ACM communications editorial

Open letter to Mr. Moshe Vardi, president of ACM, in reaction to his article in ACM Communications:

“ACM’s Open-Conference Principle and Political Reality,”

I have subscribed to ACM to read the interesting articles that apply to myself and to delve into the educational resources, in advancement of my career as a (business) software engineer.

It is with dismay that I view so many emphatic opinions tending to encourage ever more intervention by government on behalf of computing.

The vast ocean of technology and information advances we are now swimming in due to rapid creativity and growth in our field, did not come from government much more often in spite of them.

It was not until 1982 that the government-enforced monopoly over long distance and the telephone system was broken up. That immediately unleashed a market for long distance improvements in the free market. In the 1990s mobile phones began to multiply across the land.

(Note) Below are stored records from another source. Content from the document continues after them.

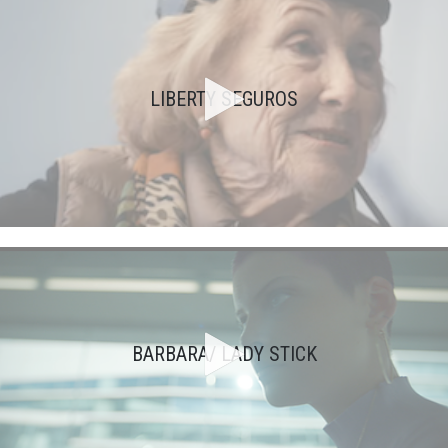
LIBERTY SEGUROS
BARBARA/ LADY STICK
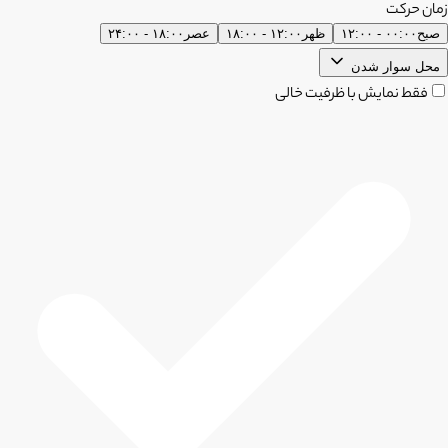
زمان حرکت
صبح
۰۰:۰۰ - ۱۲:۰۰
ظهر
۱۲:۰۰ - ۱۸:۰۰
عصر
۱۸:۰۰ - ۲۴:۰۰
محل سوار شدن
فقط نمایش با ظرفیت خالی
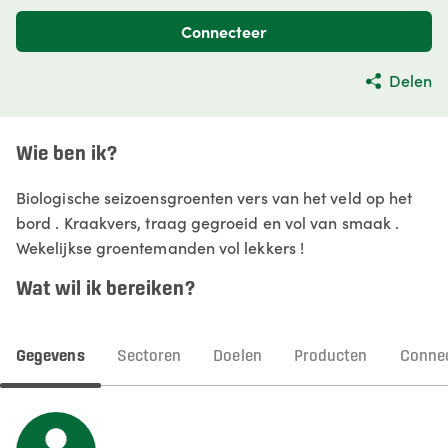
Connecteer
Delen
Wie ben ik?
Biologische seizoensgroenten vers van het veld op het
bord . Kraakvers, traag gegroeid en vol van smaak .
Wekelijkse groentemanden vol lekkers !
Wat wil ik bereiken?
Gegevens
Sectoren
Doelen
Producten
Connec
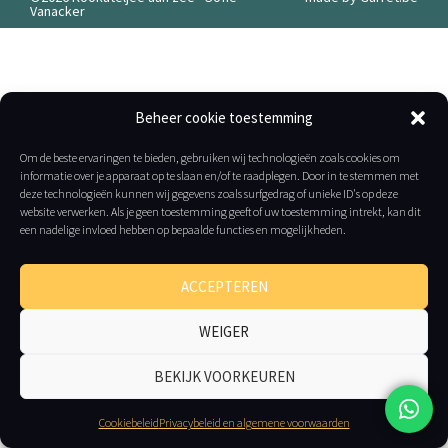
Vanacker
Beheer cookie toestemming
Om de beste ervaringen te bieden, gebruiken wij technologieën zoals cookies om
informatie over je apparaat op te slaan en/of te raadplegen. Door in te stemmen met
deze technologieën kunnen wij gegevens zoals surfgedrag of unieke ID's op deze
website verwerken. Als je geen toestemming geeft of uw toestemming intrekt, kan dit
een nadelige invloed hebben op bepaalde functies en mogelijkheden.
ACCEPTEREN
WEIGER
BEKIJK VOORKEUREN
Cookiebeleid
Privacybeleid en algemene voorwaarden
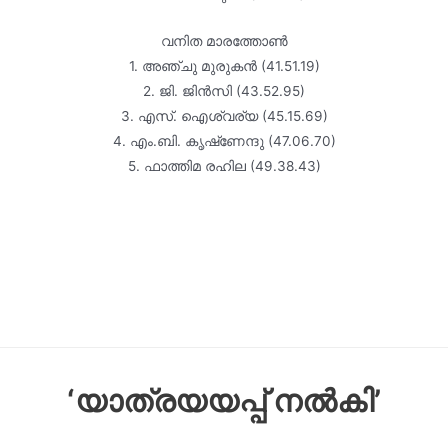
വനിത മാരത്തോൺ
1. അഞ്ചു മുരുകൻ (41.51.19)
2. ജി. ജിൻസി (43.52.95)
3. എസ്. ഐശ്വര്യ (45.15.69)
4. എം.ബി. കൃഷ്‌ണേന്ദു (47.06.70)
5. ഫാത്തിമ രഹില (49.38.43)
‘യാത്രയയപ്പ് നൽകി’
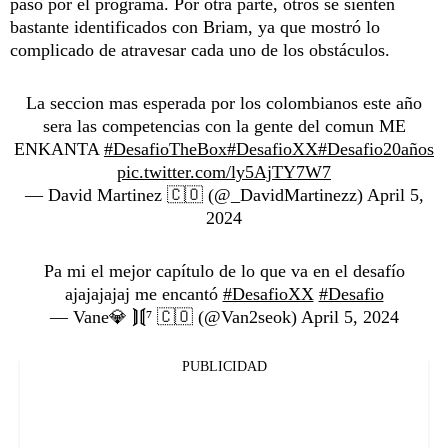
paso por el programa. Por otra parte, otros se sienten
bastante identificados con Briam, ya que mostró lo
complicado de atravesar cada uno de los obstáculos.
La seccion mas esperada por los colombianos este año
sera las competencias con la gente del comun ME
ENKANTA
#DesafioTheBox
#DesafioXX
#Desafio20años
pic.twitter.com/ly5AjTY7W7
— David Martinez 🇨🇴 (@_DavidMartinezz)
April 5,
2024
Pa mi el mejor capítulo de lo que va en el desafío
ajajajajaj me encantó
#DesafioXX
#Desafio
— Vane💎 ⟭⟬⁷ 🇨🇴 (@Van2seok)
April 5, 2024
PUBLICIDAD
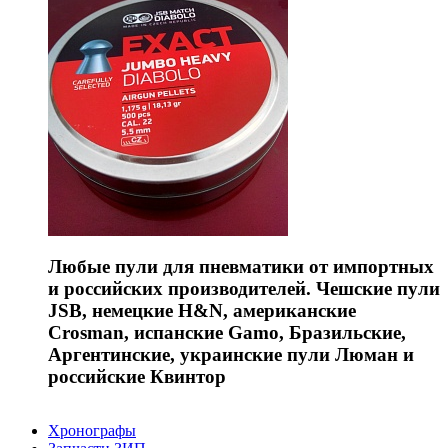
Любые пули для пневматики от импортных
и российских производителей. Чешские пули
JSB, немецкие H&N, американские
Crosman, испанские Gamo, Бразильские,
Аргентинские, украинские пули Люман и
российские Квинтор
Хронографы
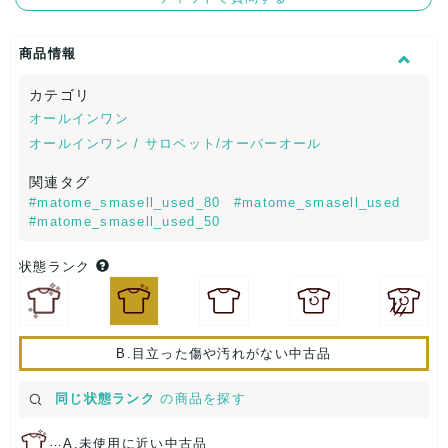
商品情報
カテゴリ
オールインワン
オールインワン / サロペット/オーバーオール
関連タグ
#matome_smasell_used_80
#matome_smasell_used
#matome_smasell_used_50
状態ランク
B.目立った傷や汚れがない中古品
同じ状態ランク
の商品を探す
…
A.未使用に近い中古品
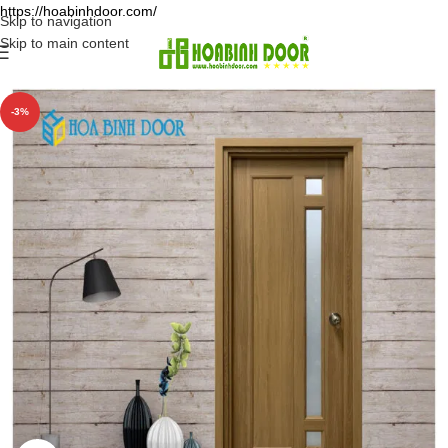
https://hoabinhdoor.com/
Skip to navigation
Skip to main content
-3%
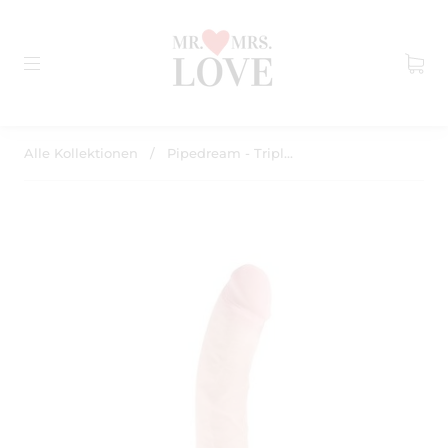
Alle Kollektionen
/
Pipedream - Tripl...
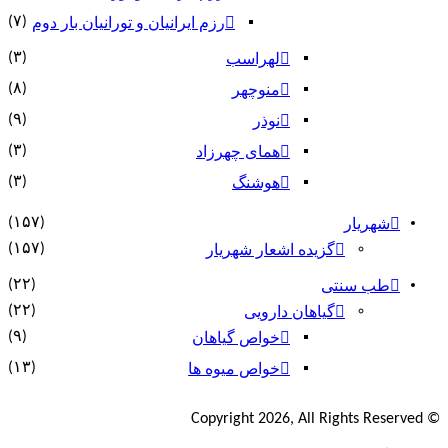
(۷)
رزم ایرانیان و تورانیان بار دوم
(۳)
لهراسب
(۸)
منوچهر
(۹)
نوذر
(۳)
هماى چهرزاد
(۳)
هوشنگ
(۱۵۷)
شهریار
(۱۵۷)
گزیده اشعار شهریار
(۲۲)
طب سنتی
(۲۲)
گیاهان دارویی
(۹)
خواص گیاهان
(۱۳)
خواص میوه ها
© Copyright 2026, All Rights Reserved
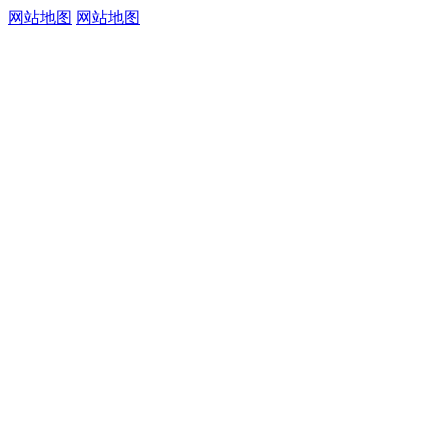
网站地图
网站地图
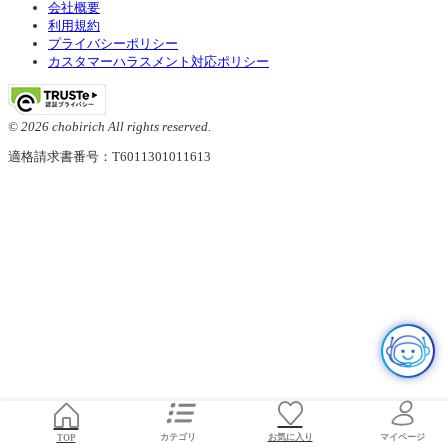
会社概要
利用規約
プライバシーポリシー
カスタマーハラスメント対応ポリシー
© 2026 chobirich All rights reserved.
適格請求書番号：T6011301011613
お気に入り
TOP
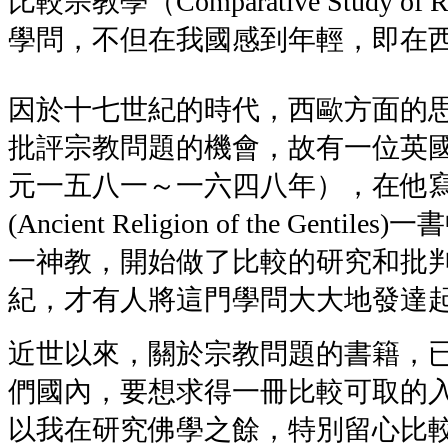
比較宗教學（Comparative Study of 
學問，不但在我國感到年輕，即在
因於十七世紀的時代，西歐方面的
批評宗教問題的機會，故有一位英國的海
元一五八一～一六四八年），在他
(Ancient Religion of the Gen
一神教，開始做了比較的研究和批
紀，才有人將這門學問大大地發達
近世以來，關於宗教問題的書籍，
們國內，要想求得一冊比較可取的
以我在研究佛學之餘，特別留心比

The Internet was presaged by the private bulletin boards that popped up everywhere, and then private services like Prodigy, Compuserve, AOL, and others, that were cajoled into merging into the ARPA network. So the Internet is NOT thanks to the government. A more organic growth might have even resulted in better security environment.

So I would like to see a more neutral tone on such matters. I realize that the bulk of the membership is probably on the academic and research side, and that these are dependent on government money.

But it is offensive to see such leaders in this field jump so enthusiastically into this “resistance” against what is really the resistance by the electorate against policies and programs that they see as a movement toward subjecting political and economic freedom to unelected international councils that have shown callous disregard for the effects on the poor and middle class.

How about promoting computing as a career and a profession?

If a social cause is truly just for all, it will attract the beneficiaries without joining the mutli-billionaire financiers that are paying for riots and mayhem and strategic disruption, led by professionals trained in “community organizing”.